Figure 11.

A proposed model for PINA/Hjm/Hjc to process a stalled DNA replication fork. A stalled DNA replication fork (blue, red, yellow, and magenta strands) is recognized and bound by Hjm (green), which proceeds to regress the replication fork and form a HJ structure. Either Hjc (right) or PINA (down) is recruited to the HJ structure by Hjm.

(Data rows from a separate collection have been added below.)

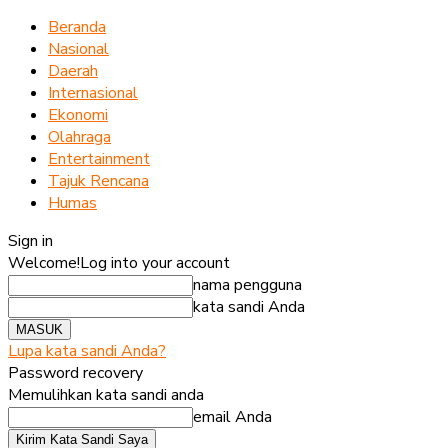
Beranda
Nasional
Daerah
Internasional
Ekonomi
Olahraga
Entertainment
Tajuk Rencana
Humas
Sign in
Welcome!
Log into your account
nama pengguna
kata sandi Anda
Lupa kata sandi Anda?
Password recovery
Memulihkan kata sandi anda
email Anda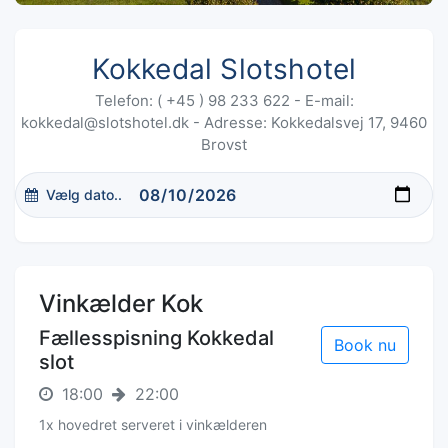
Kokkedal Slotshotel
Telefon: ( +45 ) 98 233 622 - E-mail:
kokkedal@slotshotel.dk - Adresse: Kokkedalsvej 17, 9460
Brovst
Vælg dato..
Vinkælder Kok
Fællesspisning Kokkedal
Book nu
slot
18:00
22:00
1x hovedret serveret i vinkælderen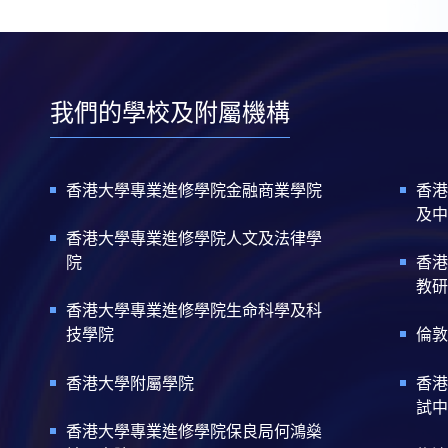
我們的學校及附屬機構
香港大學專業進修學院金融商業學院
香港
及中
香港大學專業進修學院人文及法律學
院
香港
教研
香港大學專業進修學院生命科學及科
技學院
倫敦
香港大學附屬學院
香港
試中
香港大學專業進修學院保良局何鴻燊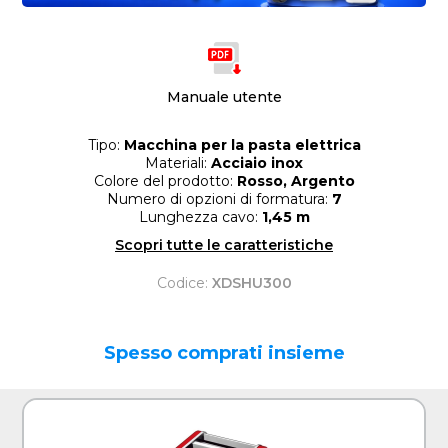
Manuale utente
Tipo:
Macchina per la pasta elettrica
Materiali:
Acciaio inox
Colore del prodotto:
Rosso, Argento
Numero di opzioni di formatura:
7
Lunghezza cavo:
1,45 m
Scopri tutte le caratteristiche
Codice:
XDSHU300
Spesso comprati insieme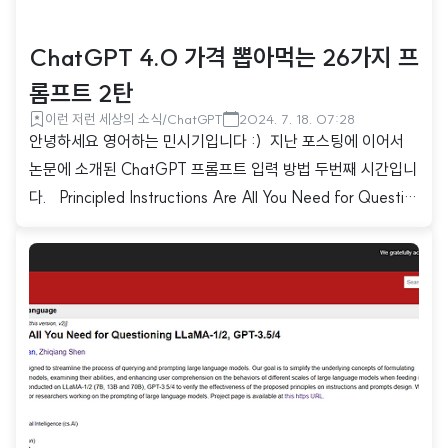
ChatGPT 4.0 가격 뽑아먹는 26가지 프
롬프트 2탄
이런 저런 세상의 소식/ChatGPT
2024. 7. 18. 07:28
안녕하세요 영어하는 민시기입니다 :) 지난 포스팅에 이어서
논문에 소개된 ChatGPT 프롬프트 입력 방법 두번째 시간입니
다. Principled Instructions Are All You Need for Questio
ning LLaMA-1/2, GPT-3.5/4This paper introduces 26 g
uiding principles designed to streamline the process of q
uerying and prompting large language models. Our goal
is to simplify the underlying concepts of formulating que
stions for various scales of large language models, e..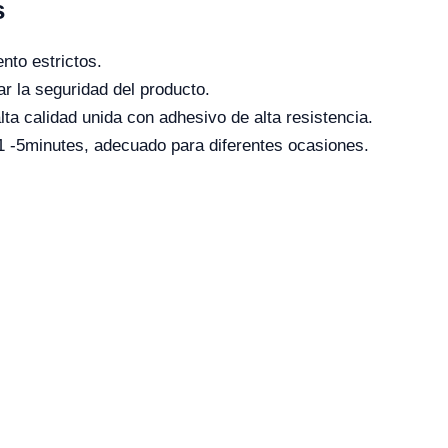
s
nto estrictos.
r la seguridad del producto.
lta calidad unida con adhesivo de alta resistencia.
 1 -5minutes, adecuado para diferentes ocasiones.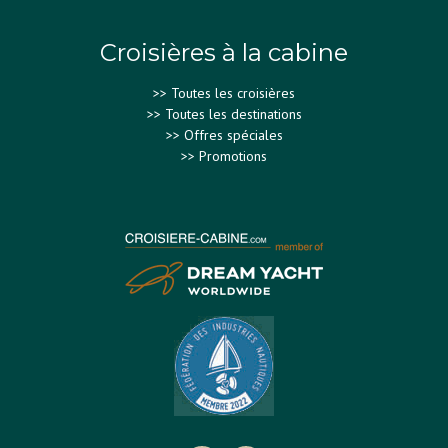
Croisières à la cabine
>>
Toutes les croisières
>>
Toutes les destinations
>>
Offres spéciales
>>
Promotions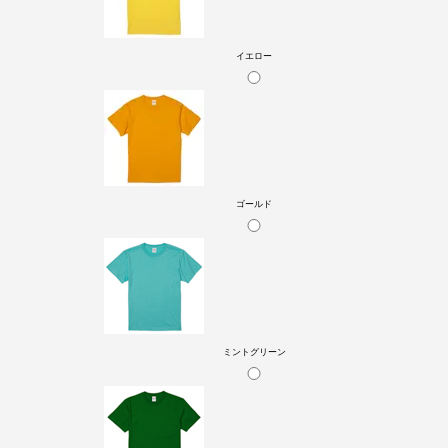
イエロー
ゴールド
ミントグリーン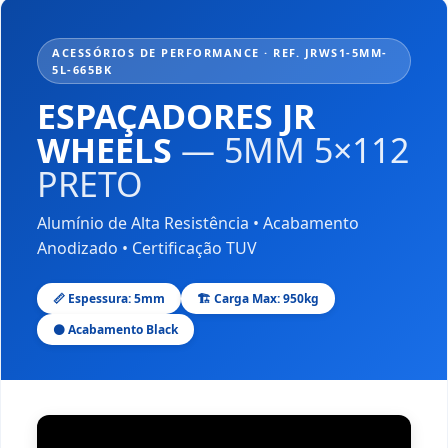
ACESSÓRIOS DE PERFORMANCE · REF. JRWS1-5MM-
5L-665BK
ESPAÇADORES JR
WHEELS
— 5MM 5×112
PRETO
Alumínio de Alta Resistência • Acabamento
Anodizado • Certificação TUV
📏 Espessura: 5mm
🏗️ Carga Max: 950kg
⚫ Acabamento Black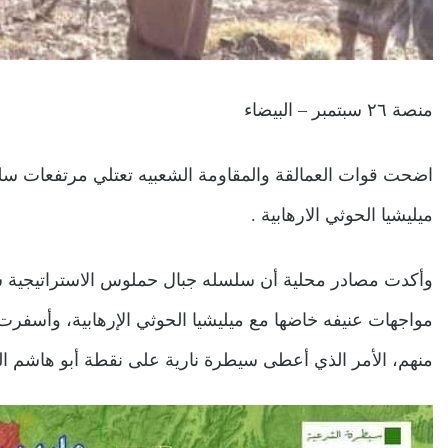
منصة ٢٦ سبتمبر – البيضاء
اضحت قوات العمالقة والمقاومة الشعبيه تعتلي مرتفعات سل
ميليشيا الحوثي الارهابية .
وأكدت مصادر محلية أن سلسله جبال حملوس الاستراتيجية س
مواجهات عنيفه خاضها مع ميليشيا الحوثي الإرهابية، وأسف
منهم، الأمر الذي أعطى سيطرة نارية على نقطة أبو هاشم 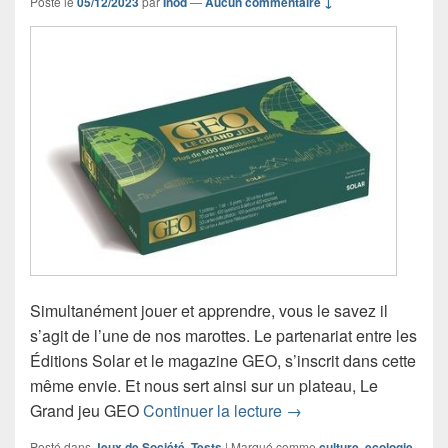
Posté le
05/12/2023
par
Inod
—
Aucun commentaire ↓
Simultanément jouer et apprendre, vous le savez il
s’agit de l’une de nos marottes. Le partenariat entre les
Éditions Solar et le magazine GEO, s’inscrit dans cette
même envie. Et nous sert ainsi sur un plateau, Le
Chronique jeu de soci
Grand jeu GEO
Continuer la lecture
→
Posté dans
Jeux de Société
,
Tests
|
Marqué comme
culture
,
ecologie
,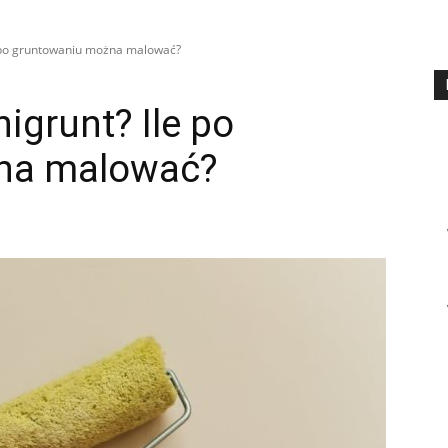
le po gruntowaniu można malować?
nigrunt? Ile po
na malować?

The Hjc dimer (gray and orange) binding to the HJ facilitates DNA handover from Hjm to Hjc, prompting Hjm dismissal and turning the open HJ into an X-HJ structure that is nicked by two Hjc dimers (PDB: 2WJ0). Alternatively, a PINA (white) monomer is recruited by Hjm through the interaction of Hjm and the PINA KH domain (cyan), leading to the assembly of the PINA hexamer on the HJ DNA and the dissociation of Hjm. Two PINA hexamers (white surface) are formed on two opposing HJ arms and mediate HJ migration powered by ATP hydrolysis. Two Hjc dimers then bind to the HJ and interact with the PINA C-terminal domains, destabilizing the PINA hexamers. After PINA hexamers are released, the two Hjc dimers turn the open HJ into the X-HJ structure and mediate two symmetric cuts. HJ migration directionality is indicated by colored arrows. Preferred HJ cleavages by Hjc are indicated with solid arrows while alternative HJ cleavages are indicated with dashed arrows. Unfolded PINA KH domains are indicated by cyan lines.